現在、美容医療を求める患者さんはどんどん増えていて、その需要は高まっている。だからこそ利益中心で施術することはよくないと思います。石川さんのケースではカウンセラーが診療内容を決定し、医者がそれに従う体制になっていた。

あたかもカウンセラーが営業マンで医者は技術屋といった体制で、患者が望まない施術をどんどん進めてお金を取ろうとしているように石川さんは感じたと思います。

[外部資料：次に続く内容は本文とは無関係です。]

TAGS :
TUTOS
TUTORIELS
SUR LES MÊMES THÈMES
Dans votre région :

しかし、そもそもカウンセラーは医者と患者さんの間を繋ぐ存在で、施術内容を決めるものではありません。

 

――現在の美容医療に物申したいことなどありますか。

あまり他院の文句を言いたくはないですが、うちでは基本的に形成外科7年、あるいは東京美容外科で3年以上の研鑽を積んでからメスを握った医師でなければ医師採用はしません。しかし一部の美容外科では医大を卒業後、何の経験も積んでいない研修医のような医師をどんどん採用し、急スピードで全国展開している。

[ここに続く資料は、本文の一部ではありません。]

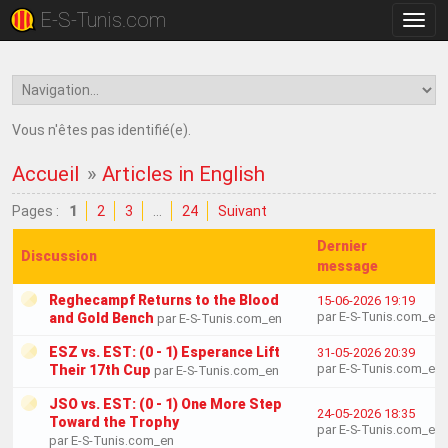
E-S-Tunis.com
Bascu
la
navig
Vous n'êtes pas identifié(e).
Accueil
»
Articles in English
Pages :
1
2
3
…
24
Suivant
Dernier
Discussion
message
Reghecampf Returns to the Blood
15-06-2026 19:19
par E-S-Tunis.com_en
and Gold Bench
par E-S-Tunis.com_en
ESZ vs. EST: (0 - 1) Esperance Lift
31-05-2026 20:39
par E-S-Tunis.com_en
Their 17th Cup
par E-S-Tunis.com_en
JSO vs. EST: (0 - 1) One More Step
24-05-2026 18:35
Toward the Trophy
par E-S-Tunis.com_en
par E-S-Tunis.com_en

うちは開院して20年、コツコツと事業拡大していますが、そうした儲け主義の美容医療は淘汰されるべきだと思っています。美容医療は綺麗になるための医療で、通常の治療とは違います。だからこそお金よりも何よりも、いま目の前にいる人を綺麗にするために親身に寄り添って手術に挑めるかが一番大事だと思います」

麻生院長は消費者に対し「カウセリングで違和感を感じたら帰ればいい」とも話していた。美容医療トラブルが相次ぐ昨今、その美容医療は本当に自分にとって必要なのかをしっかりと考えてから受けることが大事なようだ。